For us in Burgundy the cold is much more associated with keeping the house warm, hence the title of this blog. We prefer to wait until the ground is properly frozen before we order our yearly 11 stères (approx. 11 cubic metres) of firewood. The wood is delivered in three loads, which we stack under a half-covered area of the toilet block for the campsite. The wood can dry there, and is ready for consumption by next November. We normally manage to stack one load before the next one arrives, but not this time. There was such a horribly cold gale blowing, making the temperature feel like -20 degrees in staed of the -7 it really was. We had to go inside to warm ears, fingers and feet after having stacked only a few wheel barrows.
Our blogs and our website are very often found by people who are using Google to find out “what is a stère”, “how to stack wood under a roof”, “match sticks from one cubic metre of wood”, “stacking a stère of wood”, etc. Most of these wood-obsessed people are strangely enough from Belgium, but also an occasional Brit, American or Canadian has been affected by this aberration. Whether they have ever found in my blogs what they were looking for is questionable, hence this little helping hand concerning the stacking of wood.
Whenever you drive around here, one cannot miss the neatly stacked, freestanding rectangular “walls” of firewood along roads, by houses or even in the forest. Whoever has tried to stack logs of wood should know the problem. One starts with a neat row of logs, followed by a second row which is one log shorter than the previous one, etc., until the required height has been reached. The result is a “wall” which is not rectangular, but has the shape of a trapezoid (see photo no. 1). Not only has the stacking to be done neatly, the various layers also have to form horizontal planes. If they are not horizontal enough inevitably collapse follows at some stage. Our first stacks were built this way. The only advantage we had was that our “wall” was stacked against a brick wall, hence the danger of collapsing was not so big, provided the wood was more or less leaning towards the brick wall. The disadvantage is obvious; a lot of space is lost in the triangles on the side of the stack. In order to see how it should be done, we looked at how the French were stacking. And that was fundamentally different!

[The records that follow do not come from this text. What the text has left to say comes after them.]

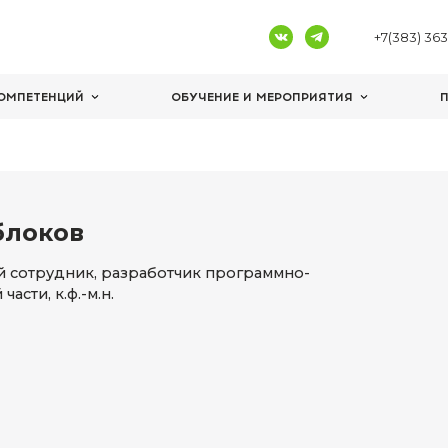
ЦЕНТРЫ КОМПЕТЕНЦИЙ
ОБУЧЕНИЕ И 
блоков
ович Яблоков
ший научный сотрудник, разработчик програ
итмической части, к.ф.-м.н.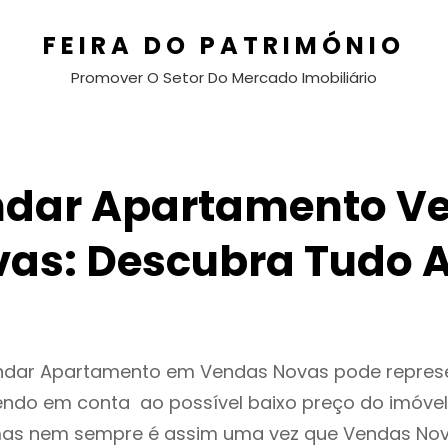
FEIRA DO PATRIMÓNIO
Promover O Setor Do Mercado Imobiliário
ndar Apartamento V
as: Descubra Tudo 
endar Apartamento em Vendas Novas pode repre
endo em conta ao possível baixo preço do imóvel
as nem sempre é assim uma vez que Vendas Nov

They start building a tower at the beginning of the stack. Two or three logs of equal size form the first layer; the next layer is the same, but the logs are perpendicular to the first logs, etc., etc. When the tower has reached the required height the whole process is repeated at the end of the stack. Choosing the right logs is a bit tricky, but once one gets the knack of it it results in two free standing, stable towers. Then the space between the towers is filled as usual. The towers assure that no logs are rolling away, and when the planes are more or less horizontal, a stable rectangular “wall” is the proud result of all the work (see photos no. 2 and 3).
We have just done this, and the same amount of wood, last year stacked in 3 trapezoidal walls, has now been “reduced” to 2 more or less rectangular walls!